In our example item 6 (the first item we look at) is this: DC=com. Are the first three letters in DC=com equal to our target value (OU=)? No, they aren’t. Therefore, we loop around and check the next item in the array, DC=fabrikam. Do we have a match? Nope. And so we loop around and check the next item: OU=Level1. What do you know: we’ve got ourselves a winner!

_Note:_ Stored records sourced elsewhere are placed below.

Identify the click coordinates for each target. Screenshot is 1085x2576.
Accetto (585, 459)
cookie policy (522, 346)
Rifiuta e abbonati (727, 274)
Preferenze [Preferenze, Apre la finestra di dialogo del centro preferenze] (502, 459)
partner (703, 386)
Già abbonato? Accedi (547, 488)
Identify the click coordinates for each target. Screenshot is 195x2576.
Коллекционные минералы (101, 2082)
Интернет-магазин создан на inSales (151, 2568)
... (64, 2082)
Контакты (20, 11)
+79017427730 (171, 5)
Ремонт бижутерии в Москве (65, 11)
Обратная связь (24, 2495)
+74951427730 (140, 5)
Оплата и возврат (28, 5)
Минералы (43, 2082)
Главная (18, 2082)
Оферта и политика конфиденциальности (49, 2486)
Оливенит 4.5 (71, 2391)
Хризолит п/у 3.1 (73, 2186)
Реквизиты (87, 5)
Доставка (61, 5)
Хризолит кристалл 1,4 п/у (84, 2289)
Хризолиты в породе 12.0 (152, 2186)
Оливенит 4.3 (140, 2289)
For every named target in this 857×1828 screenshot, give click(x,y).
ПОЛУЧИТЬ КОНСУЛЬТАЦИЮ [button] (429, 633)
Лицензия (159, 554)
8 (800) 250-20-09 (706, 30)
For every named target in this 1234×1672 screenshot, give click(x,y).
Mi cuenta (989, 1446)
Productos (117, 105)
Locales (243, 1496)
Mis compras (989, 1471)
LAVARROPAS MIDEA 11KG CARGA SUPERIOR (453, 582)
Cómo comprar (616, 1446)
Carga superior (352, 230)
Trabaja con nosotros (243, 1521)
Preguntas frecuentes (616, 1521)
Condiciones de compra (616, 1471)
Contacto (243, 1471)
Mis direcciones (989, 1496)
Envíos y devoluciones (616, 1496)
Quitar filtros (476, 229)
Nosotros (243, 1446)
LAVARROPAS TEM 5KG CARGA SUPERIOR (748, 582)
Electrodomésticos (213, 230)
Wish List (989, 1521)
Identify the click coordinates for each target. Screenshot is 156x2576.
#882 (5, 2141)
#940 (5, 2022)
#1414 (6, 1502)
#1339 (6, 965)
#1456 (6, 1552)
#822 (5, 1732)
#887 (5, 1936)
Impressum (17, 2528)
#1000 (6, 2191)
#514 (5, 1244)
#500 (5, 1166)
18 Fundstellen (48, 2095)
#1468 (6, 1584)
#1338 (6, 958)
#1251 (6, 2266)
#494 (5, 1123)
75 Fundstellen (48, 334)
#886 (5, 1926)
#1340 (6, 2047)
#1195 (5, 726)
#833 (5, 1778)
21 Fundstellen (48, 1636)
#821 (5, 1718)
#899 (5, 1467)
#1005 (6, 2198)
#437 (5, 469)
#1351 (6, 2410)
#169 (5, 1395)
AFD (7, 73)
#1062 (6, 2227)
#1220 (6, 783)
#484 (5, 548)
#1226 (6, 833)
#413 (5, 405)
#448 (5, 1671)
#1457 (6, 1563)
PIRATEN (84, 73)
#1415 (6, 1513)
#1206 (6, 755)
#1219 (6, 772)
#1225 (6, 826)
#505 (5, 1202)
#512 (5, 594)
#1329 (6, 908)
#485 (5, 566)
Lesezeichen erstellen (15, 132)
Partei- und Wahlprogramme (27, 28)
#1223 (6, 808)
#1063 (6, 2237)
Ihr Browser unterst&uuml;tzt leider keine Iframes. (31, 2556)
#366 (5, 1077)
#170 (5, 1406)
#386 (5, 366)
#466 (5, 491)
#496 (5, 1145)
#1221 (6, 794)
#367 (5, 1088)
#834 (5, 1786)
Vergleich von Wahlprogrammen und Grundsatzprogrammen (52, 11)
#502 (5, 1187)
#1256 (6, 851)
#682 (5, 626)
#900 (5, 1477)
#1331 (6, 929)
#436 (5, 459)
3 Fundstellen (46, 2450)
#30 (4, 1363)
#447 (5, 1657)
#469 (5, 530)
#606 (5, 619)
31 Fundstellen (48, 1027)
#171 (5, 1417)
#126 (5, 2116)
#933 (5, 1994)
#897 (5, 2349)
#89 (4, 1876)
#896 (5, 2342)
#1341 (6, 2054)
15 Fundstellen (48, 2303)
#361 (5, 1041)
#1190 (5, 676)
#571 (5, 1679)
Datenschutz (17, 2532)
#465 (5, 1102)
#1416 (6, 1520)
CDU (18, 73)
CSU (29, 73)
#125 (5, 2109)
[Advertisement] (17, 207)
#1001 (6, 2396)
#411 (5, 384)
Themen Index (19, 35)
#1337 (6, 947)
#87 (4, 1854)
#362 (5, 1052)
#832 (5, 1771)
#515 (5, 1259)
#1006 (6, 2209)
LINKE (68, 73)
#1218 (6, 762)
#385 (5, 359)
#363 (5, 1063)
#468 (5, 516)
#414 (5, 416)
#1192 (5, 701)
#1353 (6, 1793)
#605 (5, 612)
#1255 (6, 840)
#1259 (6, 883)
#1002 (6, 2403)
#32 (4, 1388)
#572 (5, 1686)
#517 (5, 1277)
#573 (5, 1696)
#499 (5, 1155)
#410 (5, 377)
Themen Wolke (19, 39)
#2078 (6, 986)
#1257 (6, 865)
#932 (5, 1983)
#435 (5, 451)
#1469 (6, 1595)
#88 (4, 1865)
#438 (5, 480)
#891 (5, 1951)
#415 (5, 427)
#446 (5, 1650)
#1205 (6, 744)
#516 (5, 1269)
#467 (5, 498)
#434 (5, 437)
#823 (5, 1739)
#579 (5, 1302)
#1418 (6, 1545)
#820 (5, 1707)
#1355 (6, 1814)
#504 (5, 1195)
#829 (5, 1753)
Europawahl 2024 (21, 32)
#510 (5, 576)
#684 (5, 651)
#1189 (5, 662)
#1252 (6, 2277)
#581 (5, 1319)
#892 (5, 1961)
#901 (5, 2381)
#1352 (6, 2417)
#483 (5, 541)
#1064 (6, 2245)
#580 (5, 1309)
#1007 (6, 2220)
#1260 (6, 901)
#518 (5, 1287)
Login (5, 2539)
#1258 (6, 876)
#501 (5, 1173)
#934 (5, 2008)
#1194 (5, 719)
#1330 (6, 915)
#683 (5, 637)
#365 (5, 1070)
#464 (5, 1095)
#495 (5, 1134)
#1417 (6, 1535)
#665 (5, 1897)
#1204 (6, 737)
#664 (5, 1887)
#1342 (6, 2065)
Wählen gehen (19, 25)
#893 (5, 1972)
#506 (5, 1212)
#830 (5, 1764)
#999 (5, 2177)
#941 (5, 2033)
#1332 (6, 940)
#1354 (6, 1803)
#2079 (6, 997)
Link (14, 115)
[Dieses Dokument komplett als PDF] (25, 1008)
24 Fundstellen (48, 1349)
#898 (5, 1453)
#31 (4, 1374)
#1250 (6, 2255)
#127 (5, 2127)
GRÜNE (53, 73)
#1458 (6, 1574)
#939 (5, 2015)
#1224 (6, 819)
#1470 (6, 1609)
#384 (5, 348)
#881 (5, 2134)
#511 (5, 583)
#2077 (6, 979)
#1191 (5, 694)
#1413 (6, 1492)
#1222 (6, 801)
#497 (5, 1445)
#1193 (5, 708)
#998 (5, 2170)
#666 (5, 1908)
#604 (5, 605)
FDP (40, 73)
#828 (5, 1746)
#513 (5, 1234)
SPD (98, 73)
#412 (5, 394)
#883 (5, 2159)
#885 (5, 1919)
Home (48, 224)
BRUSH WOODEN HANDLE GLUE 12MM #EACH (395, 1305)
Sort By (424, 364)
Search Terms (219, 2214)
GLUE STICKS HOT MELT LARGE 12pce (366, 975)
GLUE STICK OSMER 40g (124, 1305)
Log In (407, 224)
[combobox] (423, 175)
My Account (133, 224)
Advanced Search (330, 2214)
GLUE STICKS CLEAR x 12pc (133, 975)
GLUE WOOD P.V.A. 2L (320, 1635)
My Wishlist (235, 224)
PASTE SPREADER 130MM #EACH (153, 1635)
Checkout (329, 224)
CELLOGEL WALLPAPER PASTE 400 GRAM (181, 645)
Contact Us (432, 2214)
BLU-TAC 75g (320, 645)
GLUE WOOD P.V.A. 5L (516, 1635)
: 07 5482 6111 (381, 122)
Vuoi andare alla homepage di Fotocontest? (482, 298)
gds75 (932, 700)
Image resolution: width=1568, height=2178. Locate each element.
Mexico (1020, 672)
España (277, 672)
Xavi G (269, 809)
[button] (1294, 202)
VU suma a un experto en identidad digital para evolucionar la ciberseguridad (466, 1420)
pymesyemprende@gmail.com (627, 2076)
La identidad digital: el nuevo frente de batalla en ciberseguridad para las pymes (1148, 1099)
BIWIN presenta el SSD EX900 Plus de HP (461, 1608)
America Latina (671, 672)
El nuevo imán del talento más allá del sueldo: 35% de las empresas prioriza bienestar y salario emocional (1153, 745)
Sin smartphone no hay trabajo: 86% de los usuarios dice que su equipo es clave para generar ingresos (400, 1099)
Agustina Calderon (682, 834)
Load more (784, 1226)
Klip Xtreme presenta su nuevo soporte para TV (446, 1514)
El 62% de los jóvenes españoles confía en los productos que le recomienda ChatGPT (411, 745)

Having found the topmost OU we’re now practically done; in fact, if we wanted to, we could simply echo back the value OU=Level1 and call it good. However, we decided to get rid of the OU=, just to make things a little neater and cleaner. That’s what we do here:

```arrOU = Split(arrDN(i), "=")
Wscript.Echo arrOU(1)
```

In the first line above we use the Split function to create another array named arrOU. This time we split the value on the equals sign (=), yielding an array with these two items:

```OU=
Level1
```

And then in line 2 we echo back the value of the second item in the array:

```Level1
```

At that point we truly are finished. Consequently, we call the Exit For statement to exit our For Next loop and then call it good. That should be all you need, HF, at least when it comes to determining the topmost OU of an Active Directory object.

Incidentally, the Scripting Guy who writes this column was a little disappointed to discover that learning that the obliquity of the ecliptic was 23½ degrees didn’t make him more attractive and desirable. On the other hand, back when the Scripting Guy who writes this column first started college people still believed that the Sun revolved around the Earth. All things considered, he was just happy that no one tried burning him at the stake for claiming that the obliquity of the ecliptic was 23½ degrees.

 Note. What if someday he changes his mind and wants to be burned at the stake? No problem; there are plenty of people here at Microsoft who would be more than happy to help him out with that.